Transcribed page contents:
· · · · ·

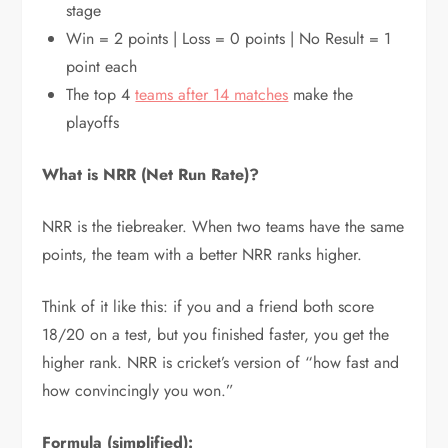
stage
Win = 2 points | Loss = 0 points | No Result = 1
point each
The top 4
teams after 14 matches
make the
playoffs
What is NRR (Net Run Rate)?
NRR is the tiebreaker. When two teams have the same
points, the team with a better NRR ranks higher.
Think of it like this: if you and a friend both score
18/20 on a test, but you finished faster, you get the
higher rank. NRR is cricket’s version of “how fast and
how convincingly you won.”
Formula (simplified):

· · · · ·

* **PROBLEM TO WORK ON**: Each line above that contains the word "points" must be copied.

* **SOLUTION FOR THIS PROBLEM**:
Win = 2 points | Loss = 0 points | No Result = 1
points, the team with a better NRR ranks higher.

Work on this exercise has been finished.